Only one stretch of the data is wanted: the line containing "Mzansi Business (55, 997)", the line containing "life (37, 2369)", and every line between them, copied exactly.

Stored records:
------------------------------
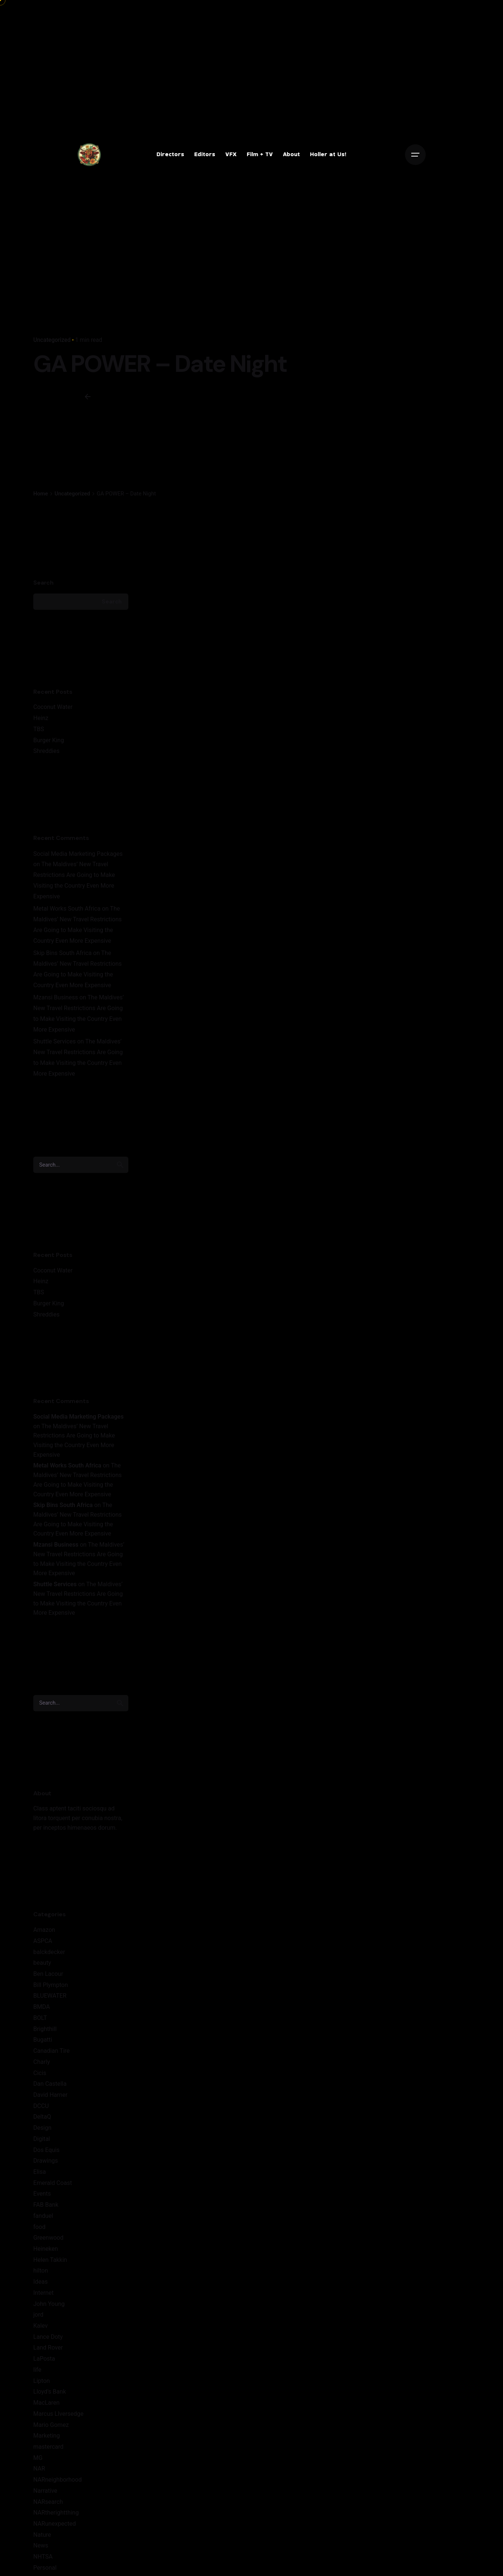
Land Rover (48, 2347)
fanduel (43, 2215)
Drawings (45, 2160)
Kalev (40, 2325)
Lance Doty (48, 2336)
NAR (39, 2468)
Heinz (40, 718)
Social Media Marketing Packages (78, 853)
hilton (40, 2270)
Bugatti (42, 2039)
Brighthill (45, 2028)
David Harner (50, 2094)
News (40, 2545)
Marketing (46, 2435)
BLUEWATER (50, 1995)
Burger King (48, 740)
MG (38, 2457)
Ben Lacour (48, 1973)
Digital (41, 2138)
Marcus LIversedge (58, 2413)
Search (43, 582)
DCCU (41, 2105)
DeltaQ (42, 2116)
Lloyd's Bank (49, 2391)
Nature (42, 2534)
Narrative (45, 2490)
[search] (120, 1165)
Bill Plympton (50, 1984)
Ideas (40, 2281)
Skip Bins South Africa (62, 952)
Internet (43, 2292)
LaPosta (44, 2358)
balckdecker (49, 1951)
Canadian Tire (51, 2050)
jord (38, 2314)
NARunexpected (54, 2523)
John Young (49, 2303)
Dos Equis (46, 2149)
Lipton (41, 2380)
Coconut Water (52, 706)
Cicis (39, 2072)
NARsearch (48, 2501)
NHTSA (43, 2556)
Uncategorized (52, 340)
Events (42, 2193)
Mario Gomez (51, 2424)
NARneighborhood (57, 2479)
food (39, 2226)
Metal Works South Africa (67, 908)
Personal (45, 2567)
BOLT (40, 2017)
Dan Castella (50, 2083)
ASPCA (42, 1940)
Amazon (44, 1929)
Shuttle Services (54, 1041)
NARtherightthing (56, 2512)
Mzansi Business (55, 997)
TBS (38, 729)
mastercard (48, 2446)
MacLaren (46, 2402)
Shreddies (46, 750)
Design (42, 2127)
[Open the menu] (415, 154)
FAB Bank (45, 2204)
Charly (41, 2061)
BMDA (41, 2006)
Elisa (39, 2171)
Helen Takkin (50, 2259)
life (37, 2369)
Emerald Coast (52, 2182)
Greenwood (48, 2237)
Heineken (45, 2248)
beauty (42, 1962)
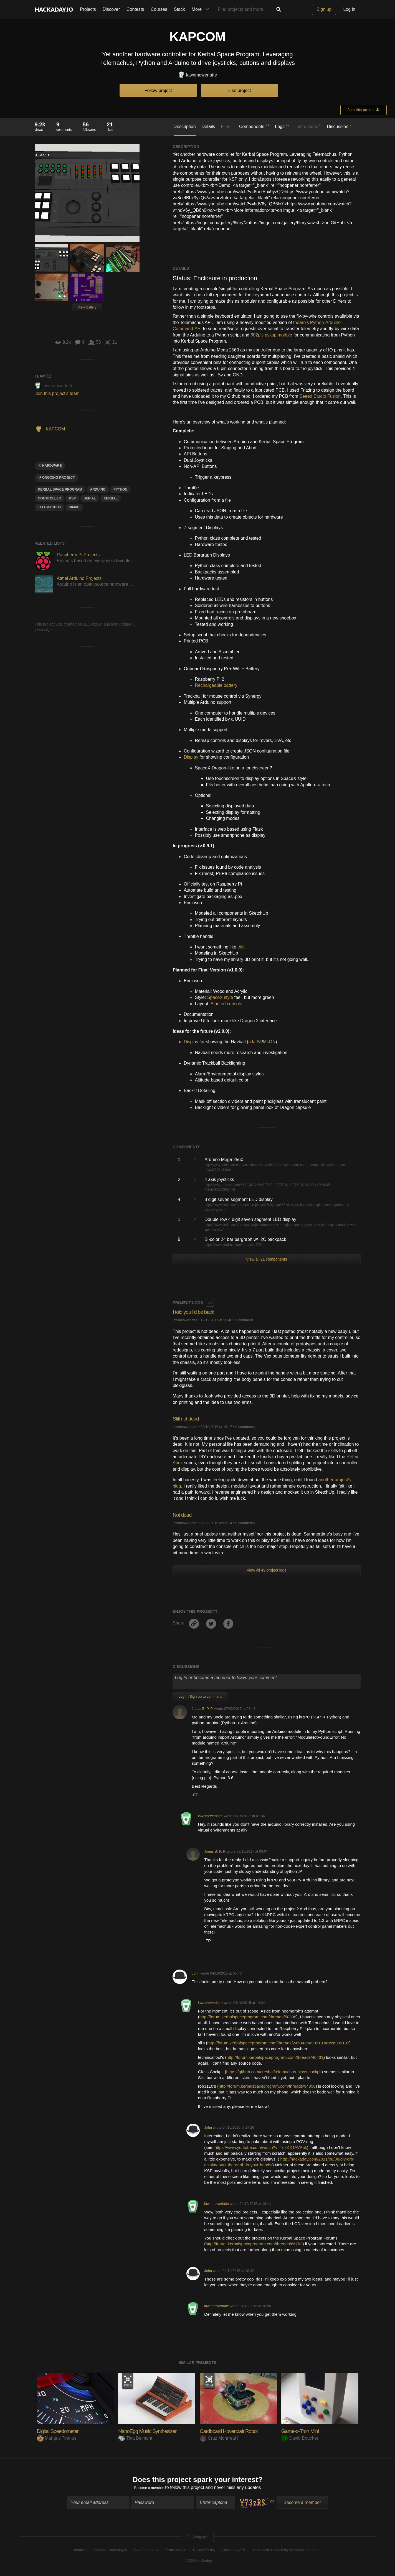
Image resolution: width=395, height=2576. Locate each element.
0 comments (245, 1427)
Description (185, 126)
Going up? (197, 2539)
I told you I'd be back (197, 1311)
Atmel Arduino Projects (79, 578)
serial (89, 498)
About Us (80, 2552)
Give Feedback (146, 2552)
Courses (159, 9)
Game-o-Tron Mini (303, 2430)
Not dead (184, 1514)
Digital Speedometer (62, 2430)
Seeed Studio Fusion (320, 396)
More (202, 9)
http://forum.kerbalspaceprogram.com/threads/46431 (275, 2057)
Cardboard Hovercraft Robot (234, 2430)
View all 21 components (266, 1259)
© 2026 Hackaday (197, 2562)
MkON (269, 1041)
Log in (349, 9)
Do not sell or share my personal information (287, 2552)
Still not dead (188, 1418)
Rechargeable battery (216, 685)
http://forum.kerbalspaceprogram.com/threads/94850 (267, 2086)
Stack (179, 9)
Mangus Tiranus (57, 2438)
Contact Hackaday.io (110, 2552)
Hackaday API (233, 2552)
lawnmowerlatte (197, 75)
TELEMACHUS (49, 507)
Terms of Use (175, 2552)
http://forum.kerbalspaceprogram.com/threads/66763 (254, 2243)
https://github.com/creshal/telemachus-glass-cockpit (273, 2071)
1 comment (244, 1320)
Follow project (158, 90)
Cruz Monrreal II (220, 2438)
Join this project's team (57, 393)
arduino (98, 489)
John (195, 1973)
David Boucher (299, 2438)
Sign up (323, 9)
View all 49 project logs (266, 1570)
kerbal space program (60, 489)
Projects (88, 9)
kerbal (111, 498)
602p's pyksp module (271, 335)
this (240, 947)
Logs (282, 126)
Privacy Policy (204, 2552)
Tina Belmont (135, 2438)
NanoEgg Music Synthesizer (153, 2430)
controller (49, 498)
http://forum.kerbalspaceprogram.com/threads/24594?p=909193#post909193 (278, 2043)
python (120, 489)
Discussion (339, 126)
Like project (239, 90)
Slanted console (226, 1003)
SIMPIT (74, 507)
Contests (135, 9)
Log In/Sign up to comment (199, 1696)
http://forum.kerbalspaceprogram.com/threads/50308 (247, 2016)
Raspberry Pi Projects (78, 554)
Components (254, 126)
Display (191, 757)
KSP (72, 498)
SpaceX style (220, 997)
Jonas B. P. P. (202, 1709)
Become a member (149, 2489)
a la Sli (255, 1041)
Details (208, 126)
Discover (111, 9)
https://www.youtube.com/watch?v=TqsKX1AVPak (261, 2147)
------------------------------
Answer section
Mzansi Business (55, 997)
TBS (38, 729)
mastercard (48, 2446)
MacLaren (46, 2402)
Shreddies (46, 750)
Design (42, 2127)
[Open the menu] (415, 154)
FAB Bank (45, 2204)
Charly (41, 2061)
BMDA (41, 2006)
Elisa (39, 2171)
Helen Takkin (50, 2259)
life (37, 2369)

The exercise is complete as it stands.